#### [Material for the task]
-- Opening Marker --

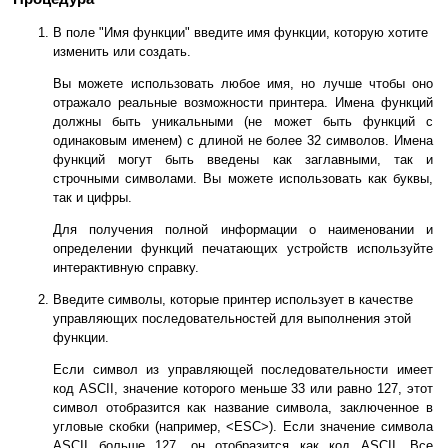
В поле "Имя функции" введите имя функции, которую хотите
изменить или создать.
Вы можете использовать любое имя, но лучше чтобы оно
отражало реальные возможности принтера. Имена функций
должны быть уникальными (не может быть функций с
одинаковым именем) с длиной не более 32 символов. Имена
функций могут быть введены как заглавными, так и
строчными символами. Вы можете использовать как буквы,
так и цифры.
Для получения полной информации о наименовании и
определении функций печатающих устройств используйте
интерактивную справку.
Введите символы, которые принтер использует в качестве
управляющих последовательностей для выполнения этой
функции.
Если символ из управляющей последовательности имеет
код ASCII, значение которого меньше 33 или равно 127, этот
символ отобразится как название символа, заключенное в
угловые скобки (например, <ESC>). Если значение символа
ASCII больше 127, он отобразится как код ASCII. Все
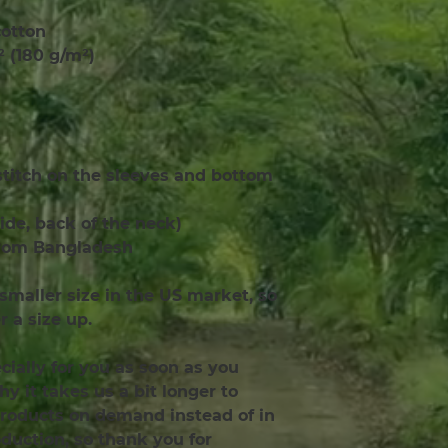
cotton
.² (180 g/m²)
titch on the sleeves and bottom 
side, back of the neck)
from Bangladesh
smaller size in the US market, so 
 a size up.
ially for you as soon as you 
y it takes us a bit longer to 
products on demand instead of in 
uction, so thank you for 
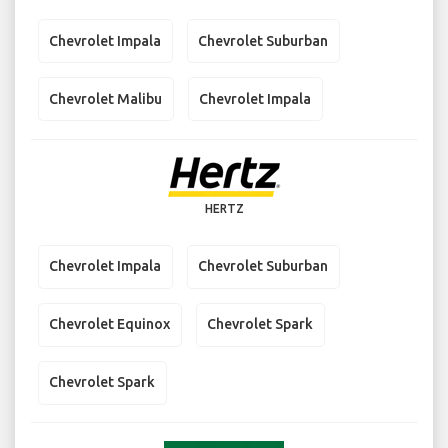
Chevrolet Impala
Chevrolet Suburban
Chevrolet Malibu
Chevrolet Impala
HERTZ
Chevrolet Impala
Chevrolet Suburban
Chevrolet Equinox
Chevrolet Spark
Chevrolet Spark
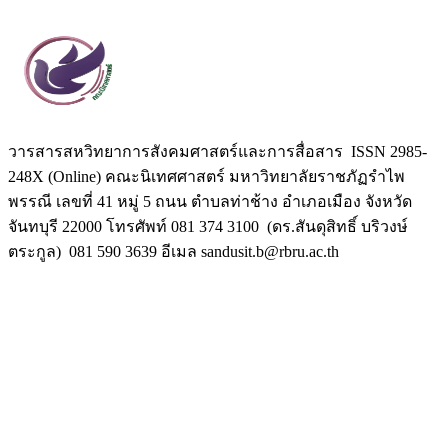
วารสารสหวิทยาการสังคมศาสตร์และการสื่อสาร ISSN 2985-
248X (Online) คณะนิเทศศาสตร์ มหาวิทยาลัยราชภัฏรำไพ
พรรณี เลขที่ 41 หมู่ 5 ถนน ตำบลท่าช้าง อำเภอเมือง จังหวัด
จันทบุรี 22000 โทรศัพท์ 081 374 3100 (ดร.สันดุสิทธิ์ บริวงษ์
ตระกูล) 081 590 3639 อีเมล sandusit.b@rbru.ac.th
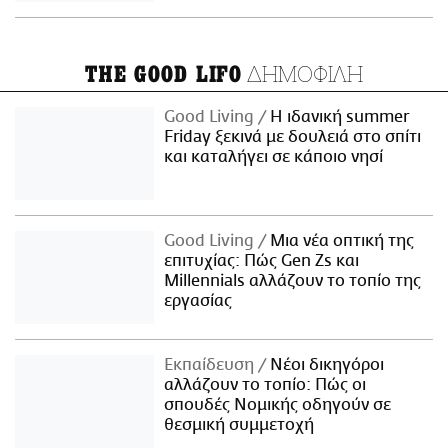
ΔΗΜΟΦΙΛΗ
THE GOOD LIFO
Good Living
Η ιδανική summer
Friday ξεκινά με δουλειά στο σπίτι
και καταλήγει σε κάποιο νησί
Good Living
Μια νέα οπτική της
επιτυχίας: Πώς Gen Zs και
Millennials αλλάζουν το τοπίο της
εργασίας
Εκπαίδευση
Νέοι δικηγόροι
αλλάζουν το τοπίο: Πώς οι
σπουδές Νομικής οδηγούν σε
θεσμική συμμετοχή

-- Closing Marker --

#### [What is needed]
Please ensure that the data above is repeated exactly, with no pictures in the copy.

#### [Expected output]
В поле "Имя функции" введите имя функции, которую хотите
изменить или создать.
Вы можете использовать любое имя, но лучше чтобы оно
отражало реальные возможности принтера. Имена функций
должны быть уникальными (не может быть функций с
одинаковым именем) с длиной не более 32 символов. Имена
функций могут быть введены как заглавными, так и
строчными символами. Вы можете использовать как буквы,
так и цифры.
Для получения полной информации о наименовании и
определении функций печатающих устройств используйте
интерактивную справку.
Введите символы, которые принтер использует в качестве
управляющих последовательностей для выполнения этой
функции.
Если символ из управляющей последовательности имеет
код ASCII, значение которого меньше 33 или равно 127, этот
символ отобразится как название символа, заключенное в
угловые скобки (например, <ESC>). Если значение символа
ASCII больше 127, он отобразится как код ASCII. Все
cotton
.² (180 g/m²)
titch on the sleeves and bottom 
side, back of the neck)
from Bangladesh
smaller size in the US market, so 
 a size up.
ially for you as soon as you 
y it takes us a bit longer to 
products on demand instead of in 
uction, so thank you for 
Chevrolet Impala
Chevrolet Suburban
Chevrolet Malibu
Chevrolet Impala
HERTZ
Chevrolet Impala
Chevrolet Suburban
Chevrolet Equinox
Chevrolet Spark
Chevrolet Spark
วารสารสหวิทยาการสังคมศาสตร์และการสื่อสาร ISSN 2985-
248X (Online) คณะนิเทศศาสตร์ มหาวิทยาลัยราชภัฏรำไพ
พรรณี เลขที่ 41 หมู่ 5 ถนน ตำบลท่าช้าง อำเภอเมือง จังหวัด
จันทบุรี 22000 โทรศัพท์ 081 374 3100 (ดร.สันดุสิทธิ์ บริวงษ์
ตระกูล) 081 590 3639 อีเมล sandusit.b@rbru.ac.th
ΔΗΜΟΦΙΛΗ
THE GOOD LIFO
Good Living
Η ιδανική summer
Friday ξεκινά με δουλειά στο σπίτι
και καταλήγει σε κάποιο νησί
Good Living
Μια νέα οπτική της
επιτυχίας: Πώς Gen Zs και
Millennials αλλάζουν το τοπίο της
εργασίας
Εκπαίδευση
Νέοι δικηγόροι
αλλάζουν το τοπίο: Πώς οι
σπουδές Νομικής οδηγούν σε
θεσμική συμμετοχή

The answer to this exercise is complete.